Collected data

*****

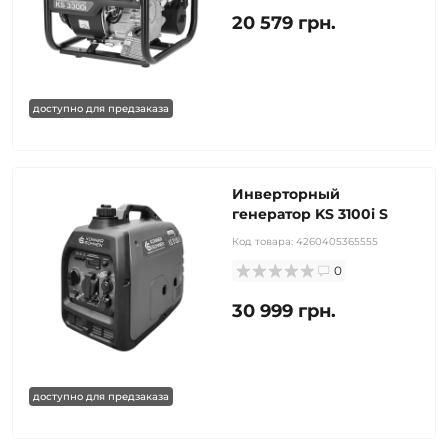
20 579 грн.
доступно для предзаказа
Инверторный
генератор KS 3100i S
Код товара:
4260405365555
0
30 999 грн.
доступно для предзаказа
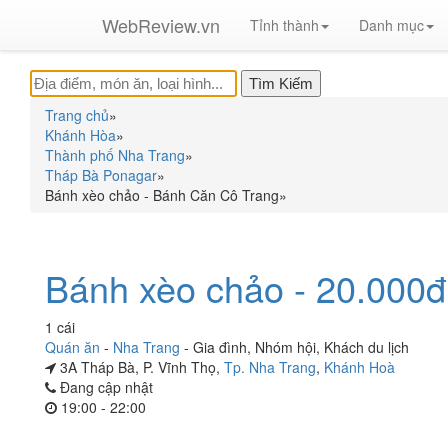
WebReview.vn
Tỉnh thành
Danh mục
Trang chủ
»
Khánh Hòa
»
Thành phố Nha Trang
»
Tháp Bà Ponagar
»
Bánh xèo chảo - Bánh Căn Cô Trang
»
Bánh xèo chảo - 20.000đ
1 cái
Quán ăn
-
Nha Trang
-
Gia đình
,
Nhóm hội
,
Khách du lịch
3A Tháp Bà, P. Vĩnh Thọ,
Tp. Nha Trang
,
Khánh Hoà
Đang cập nhật
19:00 - 22:00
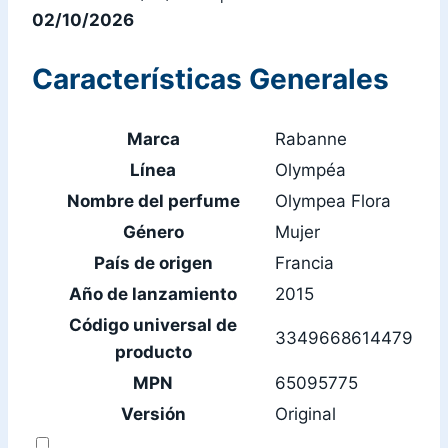
02/10/2026
Características Generales
Marca
Rabanne
Línea
Olympéa
Nombre del perfume
Olympea Flora
Género
Mujer
País de origen
Francia
Año de lanzamiento
2015
Código universal de
3349668614479
producto
MPN
65095775
Versión
Original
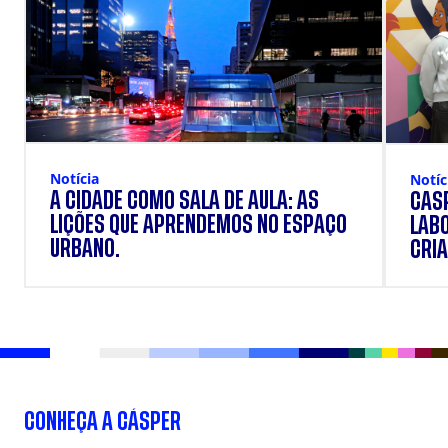
Notícia
Notíc
A CIDADE COMO SALA DE AULA: AS
CÁSP
LIÇÕES QUE APRENDEMOS NO ESPAÇO
LAB
URBANO.
CRIA
DOS
CONHEÇA A CÁSPER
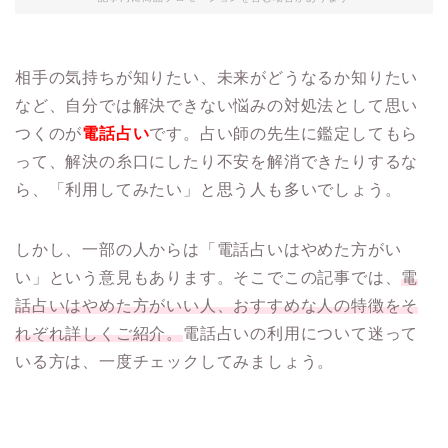
相手の気持ちが知りたい、未来がどうなるか知りたい
など、自分では解決できない悩みの対処法として思い
つくのが
電話占い
です。占い師の先生に鑑定してもら
って、解決の糸口にしたり不安を解消できたりするな
ら、「利用してみたい」と思う人も多いでしょう。
しかし、一部の人からは「電話占いはやめた方がい
い」という意見もあります。そこでこの記事では、
電
話占いはやめた方がいい人、おすすめな人の特徴をそ
れぞれ詳しくご紹介。
電話占いの利用について迷って
いる方は、一度チェックしてみましょう。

*****

◆ **Instructions to follow**
Please copy out each line in the entries that mentions the string "Bánh".

◆ **Exercise output**
Bánh xèo chảo - Bánh Căn Cô Trang
Bánh xèo chảo - 20.000đ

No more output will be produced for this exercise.